In Sarabia's second issue, he argues that he received ineffective assistance of counsel during the course of his trial in violation of the federal and state constitutions. U.S. Const. amend. VI; Tex. Const. art. 1, 10. Specifically, Sarabia claims his trial counsel was ineffective by failing to: (1) request a charge on a lesser mental state; (2) offer inculpatory admissions by the co-defendant, Matthew Penrod; (3) invoke the rule of optional completeness to admit inculpatory statements by Penrod; (4) challenge the admissibility of Noah's statements to medical personnel that were not made in the course of treatment; and (5) object to improper jury argument.
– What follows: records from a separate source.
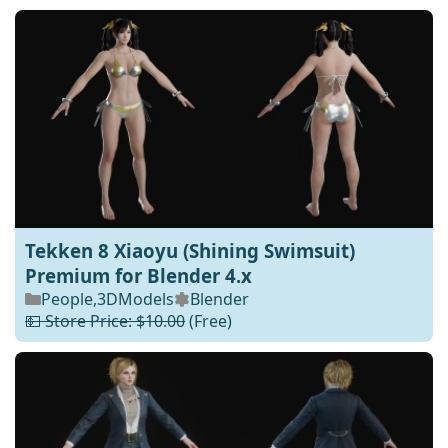
Tekken 8 Xiaoyu (Shining Swimsuit)
Premium for Blender 4.x
People
,
3DModels
Blender
💵 Store Price: $10.00
(Free)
To establish ineffective assistance of counsel, a defendant must show by a preponderance of the evidence that (1) his trial counsel's performance was deficient, and (2) the deficient performance prejudiced him to such a degree as to deprive him of a fair trial. Strickland v. Washington, 466 U.S. 668, 687 (1984); Hernandez v. State, 988 S.W.2d 770, 770 n. 3 (Tex. Crim. App. 1999); Harling v. State, 899 S.W.2d 9, 12 (Tex. App.--San Antonio 1995, pet. ref'd). Assertions of ineffectiveness must be firmly founded in the record, which must affirmatively demonstrate the alleged ineffectiveness. Goodspeed v. State, 187 S.W.3d 390, 392 (Tex. Crim App. 2005). When there is no record or when the record is silent on counsel's reasoning or strategy, we must generally presume the trial counsel had a plausible reason for his actions; we will not indulge in speculation to find trial counsel ineffective. Thompson v. State, 9 S.W.3d 808, 814 (Tex. Crim. App. 1999). We adhere to this presumption because "trial counsel should ordinarily be afforded an opportunity to explain his actions before being denounced as ineffective." Goodspeed, 187 S.W.3d at 392. "Absent such an opportunity, an appellate court should not find deficient performance unless the challenged conduct was 'so outrageous that no competent attorney would have engaged in it.'" Id. (citations omitted).

Here, although Sarabia filed a motion for new trial, he did not raise ineffective assistance as a ground for relief. Thus, no record was developed in support of Sarabia's claim of ineffective assistance. Sarabia relies solely upon the reporter's record of the trial, but that record contains no evidence of trial counsel's reasoning. From our review of the record, we cannot conclude that trial counsel's conduct was so outrageous that no competent attorney would have engaged in it. Id. Without evidence in the record to rebut the prevailing presumption that trial counsel's actions were within the range of reasonable performance, we hold that Sarabia has failed to establish deficient performance by his trial counsel, and has therefore failed to prove ineffective assistance of counsel pursuant to Strickland.

Based on the foregoing reasons, Sarabia's issues on appeal are overruled and the trial court's judgment is affirmed.

Phylis J. Speedlin , Justice

Do Not Publish

1. He was charged with injury to a child, both as a primary actor and as a party. The jury returned a general verdict of guilty.